The team then compared their predictions for bacterial concentration variation to the actual data later collected by local government officials. When comparing the two for their study using statistical methods, they found a pretty good match!
While these methods are complex and depend on advanced statistical methods, they show that data science combined with marine science can be incredibly useful for predicting water quality in any marine area.
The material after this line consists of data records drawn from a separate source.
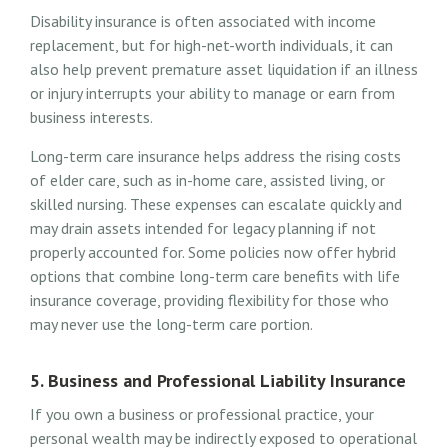
Disability insurance is often associated with income
replacement, but for high-net-worth individuals, it can
also help prevent premature asset liquidation if an illness
or injury interrupts your ability to manage or earn from
business interests.
Long-term care insurance helps address the rising costs
of elder care, such as in-home care, assisted living, or
skilled nursing. These expenses can escalate quickly and
may drain assets intended for legacy planning if not
properly accounted for. Some policies now offer hybrid
options that combine long-term care benefits with life
insurance coverage, providing flexibility for those who
may never use the long-term care portion.
5. Business and Professional Liability Insurance
If you own a business or professional practice, your
personal wealth may be indirectly exposed to operational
These methods could help local governments reduce the predicted 90-million poor water-quality related illnesses as well the over $2.2 Billion expenses
The Stanford team hopes other local governments both in the US and internationally can adopt their own predictive models and has publicly shared the programming code he used to develop his own model.
References:
“Ocean Pollution.” National Oceanic and Atmospheric Administration, www.noaa.gov/education/resource-collections/ocean-coasts/ocean-pollution.
O'Neill, Mike. “Stanford Researchers Develop an Innovative New Way to Predict Beach Water Quality.” SciTechDaily, 22 Jan. 2021, scitechdaily.com/stanford-researchers-develop-an-innovative-new-way-to-predict-beach-water-quality/.
“ORCA FACTS.” Puget Sound Starts Here | Facts, pugetsoundstartshere.org/Facts.aspx.
Ryan T. Searcy and Alexandria B. Boehm Environmental Science & Technology 2021 55 (3), 1908-1918 DOI: 10.1021/acs.est.0c06742
Thyng, Kristen M., et al. “Origins of Karenia Brevis Harmful Algal Blooms along the Texas Coast.” ASLO, John Wiley & Sons, Ltd, 16 Dec. 2013, aslopubs.onlinelibrary.wiley.com/doi/full/10.1215/21573689-2417719.
US Department of Commerce, National Oceanic and Atmospheric Administration. “Harmful Algal Blooms (Red Tide).” (Red Tide), 10 Apr. 2019, oceanservice.noaa.gov/hazards/hab/.